Instructions for the task: Look below for the line that has "HOW I GOT HERE [button] (137, 884)". Set down the lines from there through the line that has "DISCLAIMER (86, 2560)", exactly as written.

======

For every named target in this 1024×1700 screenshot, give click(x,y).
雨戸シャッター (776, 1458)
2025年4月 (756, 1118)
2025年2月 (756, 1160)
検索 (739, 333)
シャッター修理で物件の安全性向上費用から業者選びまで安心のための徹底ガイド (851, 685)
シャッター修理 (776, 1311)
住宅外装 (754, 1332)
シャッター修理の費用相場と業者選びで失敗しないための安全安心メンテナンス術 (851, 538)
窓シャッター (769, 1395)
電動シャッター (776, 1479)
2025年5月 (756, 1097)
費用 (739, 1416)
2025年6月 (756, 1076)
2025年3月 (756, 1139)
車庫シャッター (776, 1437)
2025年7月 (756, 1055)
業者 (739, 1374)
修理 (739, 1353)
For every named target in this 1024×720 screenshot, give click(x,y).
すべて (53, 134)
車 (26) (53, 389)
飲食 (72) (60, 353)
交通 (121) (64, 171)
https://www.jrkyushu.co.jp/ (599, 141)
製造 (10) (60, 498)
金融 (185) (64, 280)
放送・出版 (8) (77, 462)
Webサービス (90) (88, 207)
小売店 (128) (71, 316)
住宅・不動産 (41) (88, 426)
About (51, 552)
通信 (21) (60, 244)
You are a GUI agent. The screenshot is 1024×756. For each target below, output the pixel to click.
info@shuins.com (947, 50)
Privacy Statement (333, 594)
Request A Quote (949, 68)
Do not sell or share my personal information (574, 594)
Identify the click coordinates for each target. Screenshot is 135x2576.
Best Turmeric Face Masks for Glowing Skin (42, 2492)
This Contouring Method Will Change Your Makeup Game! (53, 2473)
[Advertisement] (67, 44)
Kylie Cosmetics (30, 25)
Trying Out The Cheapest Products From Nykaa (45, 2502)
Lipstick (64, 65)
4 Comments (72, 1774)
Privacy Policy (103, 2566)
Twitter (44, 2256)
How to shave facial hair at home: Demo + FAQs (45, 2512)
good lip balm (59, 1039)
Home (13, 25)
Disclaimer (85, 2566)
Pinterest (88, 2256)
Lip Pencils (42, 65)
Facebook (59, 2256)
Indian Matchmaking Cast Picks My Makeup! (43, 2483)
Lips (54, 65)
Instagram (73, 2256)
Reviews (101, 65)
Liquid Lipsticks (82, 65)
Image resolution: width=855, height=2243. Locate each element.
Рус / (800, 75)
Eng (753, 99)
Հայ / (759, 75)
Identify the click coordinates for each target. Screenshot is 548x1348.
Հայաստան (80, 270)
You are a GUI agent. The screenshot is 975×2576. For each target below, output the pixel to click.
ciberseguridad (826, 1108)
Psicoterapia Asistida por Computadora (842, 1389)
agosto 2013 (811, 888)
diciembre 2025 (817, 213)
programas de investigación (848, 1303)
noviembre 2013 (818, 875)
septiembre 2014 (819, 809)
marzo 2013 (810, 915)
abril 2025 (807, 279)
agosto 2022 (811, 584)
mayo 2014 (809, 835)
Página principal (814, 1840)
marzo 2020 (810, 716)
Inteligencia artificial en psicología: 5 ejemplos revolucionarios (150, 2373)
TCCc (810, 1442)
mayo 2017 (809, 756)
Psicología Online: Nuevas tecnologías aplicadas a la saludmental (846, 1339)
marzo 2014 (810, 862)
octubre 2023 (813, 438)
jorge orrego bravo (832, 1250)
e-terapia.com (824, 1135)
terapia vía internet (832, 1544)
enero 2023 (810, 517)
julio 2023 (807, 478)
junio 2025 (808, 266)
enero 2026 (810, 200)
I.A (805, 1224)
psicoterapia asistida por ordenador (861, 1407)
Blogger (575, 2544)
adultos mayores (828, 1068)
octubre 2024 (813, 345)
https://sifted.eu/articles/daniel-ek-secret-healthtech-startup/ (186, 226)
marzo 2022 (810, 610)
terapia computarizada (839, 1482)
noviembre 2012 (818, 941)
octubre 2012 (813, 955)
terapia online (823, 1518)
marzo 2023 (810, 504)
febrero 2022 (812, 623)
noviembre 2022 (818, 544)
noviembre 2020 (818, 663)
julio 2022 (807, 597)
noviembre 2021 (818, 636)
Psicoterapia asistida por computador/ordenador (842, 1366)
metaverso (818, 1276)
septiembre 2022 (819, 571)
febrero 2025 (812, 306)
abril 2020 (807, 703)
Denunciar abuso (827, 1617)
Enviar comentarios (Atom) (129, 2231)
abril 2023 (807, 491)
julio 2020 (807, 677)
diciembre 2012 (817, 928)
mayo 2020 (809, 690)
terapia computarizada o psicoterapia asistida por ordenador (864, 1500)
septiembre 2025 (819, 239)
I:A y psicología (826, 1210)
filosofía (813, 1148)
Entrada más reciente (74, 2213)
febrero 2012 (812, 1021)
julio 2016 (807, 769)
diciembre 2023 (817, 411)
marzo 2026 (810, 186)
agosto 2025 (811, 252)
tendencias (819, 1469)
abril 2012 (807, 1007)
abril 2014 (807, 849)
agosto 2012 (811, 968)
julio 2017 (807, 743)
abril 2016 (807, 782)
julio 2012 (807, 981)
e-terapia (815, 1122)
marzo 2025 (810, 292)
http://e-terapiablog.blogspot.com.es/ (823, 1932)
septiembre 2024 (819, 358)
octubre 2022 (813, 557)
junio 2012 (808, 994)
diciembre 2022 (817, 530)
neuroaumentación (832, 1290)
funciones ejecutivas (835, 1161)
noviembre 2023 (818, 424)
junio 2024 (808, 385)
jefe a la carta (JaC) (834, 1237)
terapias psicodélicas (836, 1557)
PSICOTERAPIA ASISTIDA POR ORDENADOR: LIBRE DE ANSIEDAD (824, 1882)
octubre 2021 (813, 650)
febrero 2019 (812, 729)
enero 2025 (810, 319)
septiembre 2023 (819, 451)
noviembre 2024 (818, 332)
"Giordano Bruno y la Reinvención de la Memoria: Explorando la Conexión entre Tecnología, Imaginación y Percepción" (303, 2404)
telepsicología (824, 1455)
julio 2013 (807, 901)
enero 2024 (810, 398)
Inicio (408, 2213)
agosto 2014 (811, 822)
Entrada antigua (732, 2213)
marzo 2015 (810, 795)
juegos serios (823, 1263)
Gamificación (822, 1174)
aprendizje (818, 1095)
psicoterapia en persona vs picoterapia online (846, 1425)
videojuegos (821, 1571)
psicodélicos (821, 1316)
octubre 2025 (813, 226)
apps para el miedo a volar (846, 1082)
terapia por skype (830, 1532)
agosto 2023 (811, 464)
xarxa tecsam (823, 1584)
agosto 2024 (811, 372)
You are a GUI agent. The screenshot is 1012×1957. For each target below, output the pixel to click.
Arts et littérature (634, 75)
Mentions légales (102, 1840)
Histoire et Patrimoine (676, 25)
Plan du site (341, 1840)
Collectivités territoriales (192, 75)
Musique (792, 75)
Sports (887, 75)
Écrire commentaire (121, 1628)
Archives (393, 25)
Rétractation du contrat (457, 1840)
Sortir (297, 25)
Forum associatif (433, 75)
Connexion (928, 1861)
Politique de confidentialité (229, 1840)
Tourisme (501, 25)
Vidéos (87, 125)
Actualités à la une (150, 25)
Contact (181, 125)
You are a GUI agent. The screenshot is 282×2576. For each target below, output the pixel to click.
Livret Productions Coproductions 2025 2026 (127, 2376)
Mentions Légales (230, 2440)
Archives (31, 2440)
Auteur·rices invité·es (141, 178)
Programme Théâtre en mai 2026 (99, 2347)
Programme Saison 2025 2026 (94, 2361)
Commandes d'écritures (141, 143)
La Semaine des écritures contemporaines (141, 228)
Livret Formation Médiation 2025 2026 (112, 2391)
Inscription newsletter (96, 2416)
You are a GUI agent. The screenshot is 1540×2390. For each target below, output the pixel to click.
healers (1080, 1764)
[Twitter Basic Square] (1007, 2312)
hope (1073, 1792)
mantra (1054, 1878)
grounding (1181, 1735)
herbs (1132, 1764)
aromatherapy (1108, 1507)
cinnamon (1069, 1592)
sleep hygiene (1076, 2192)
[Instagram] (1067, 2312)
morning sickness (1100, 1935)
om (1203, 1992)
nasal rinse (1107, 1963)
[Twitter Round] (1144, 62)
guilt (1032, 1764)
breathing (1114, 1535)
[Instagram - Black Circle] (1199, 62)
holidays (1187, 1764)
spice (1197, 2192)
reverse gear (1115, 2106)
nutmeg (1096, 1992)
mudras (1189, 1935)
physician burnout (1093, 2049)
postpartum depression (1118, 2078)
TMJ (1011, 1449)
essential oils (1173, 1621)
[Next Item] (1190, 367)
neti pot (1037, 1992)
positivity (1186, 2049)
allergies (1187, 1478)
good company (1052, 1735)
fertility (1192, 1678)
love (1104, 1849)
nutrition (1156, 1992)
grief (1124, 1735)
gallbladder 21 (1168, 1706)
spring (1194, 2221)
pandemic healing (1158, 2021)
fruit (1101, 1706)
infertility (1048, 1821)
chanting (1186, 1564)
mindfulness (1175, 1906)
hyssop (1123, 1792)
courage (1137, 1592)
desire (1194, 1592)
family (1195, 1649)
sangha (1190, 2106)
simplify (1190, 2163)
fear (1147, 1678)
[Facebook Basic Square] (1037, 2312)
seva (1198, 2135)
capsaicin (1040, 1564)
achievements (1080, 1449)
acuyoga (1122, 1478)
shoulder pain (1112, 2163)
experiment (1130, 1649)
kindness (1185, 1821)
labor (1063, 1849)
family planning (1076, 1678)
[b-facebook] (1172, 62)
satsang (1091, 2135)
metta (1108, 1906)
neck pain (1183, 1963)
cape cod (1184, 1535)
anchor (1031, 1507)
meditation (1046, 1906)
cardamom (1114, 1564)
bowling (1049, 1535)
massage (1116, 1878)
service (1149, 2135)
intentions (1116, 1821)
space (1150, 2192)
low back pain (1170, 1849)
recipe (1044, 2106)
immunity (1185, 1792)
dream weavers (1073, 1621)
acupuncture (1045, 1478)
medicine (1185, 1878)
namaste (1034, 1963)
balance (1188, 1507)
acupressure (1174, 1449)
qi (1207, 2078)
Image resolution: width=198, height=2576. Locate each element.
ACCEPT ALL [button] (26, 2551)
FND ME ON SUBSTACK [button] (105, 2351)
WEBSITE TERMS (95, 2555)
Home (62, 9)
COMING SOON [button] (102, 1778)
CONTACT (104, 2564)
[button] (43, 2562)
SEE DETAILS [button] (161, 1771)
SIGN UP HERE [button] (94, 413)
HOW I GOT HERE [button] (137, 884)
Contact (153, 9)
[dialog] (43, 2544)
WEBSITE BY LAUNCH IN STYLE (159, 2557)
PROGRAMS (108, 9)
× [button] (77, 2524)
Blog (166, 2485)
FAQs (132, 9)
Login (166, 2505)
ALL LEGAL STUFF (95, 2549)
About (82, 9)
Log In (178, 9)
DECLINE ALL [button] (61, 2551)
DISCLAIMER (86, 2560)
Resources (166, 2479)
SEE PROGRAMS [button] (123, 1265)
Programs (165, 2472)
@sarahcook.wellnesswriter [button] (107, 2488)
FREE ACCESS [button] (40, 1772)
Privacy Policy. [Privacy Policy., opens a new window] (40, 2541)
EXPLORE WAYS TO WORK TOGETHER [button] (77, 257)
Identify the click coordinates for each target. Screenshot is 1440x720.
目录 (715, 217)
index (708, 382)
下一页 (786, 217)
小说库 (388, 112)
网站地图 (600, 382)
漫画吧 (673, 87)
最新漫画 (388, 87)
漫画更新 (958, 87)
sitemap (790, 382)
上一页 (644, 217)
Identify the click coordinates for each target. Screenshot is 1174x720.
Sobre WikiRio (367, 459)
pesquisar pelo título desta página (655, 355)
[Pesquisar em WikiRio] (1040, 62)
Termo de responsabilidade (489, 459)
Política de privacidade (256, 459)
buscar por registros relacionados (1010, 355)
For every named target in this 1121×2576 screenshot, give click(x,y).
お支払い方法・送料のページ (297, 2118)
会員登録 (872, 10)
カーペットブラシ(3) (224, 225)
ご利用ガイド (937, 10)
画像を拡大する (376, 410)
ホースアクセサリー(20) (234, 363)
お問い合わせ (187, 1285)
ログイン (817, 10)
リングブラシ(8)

======

Solution to the exercise:
HOW I GOT HERE [button] (137, 884)
Contact (153, 9)
[dialog] (43, 2544)
WEBSITE BY LAUNCH IN STYLE (159, 2557)
PROGRAMS (108, 9)
× [button] (77, 2524)
Blog (166, 2485)
FAQs (132, 9)
Login (166, 2505)
ALL LEGAL STUFF (95, 2549)
About (82, 9)
Log In (178, 9)
DECLINE ALL [button] (61, 2551)
DISCLAIMER (86, 2560)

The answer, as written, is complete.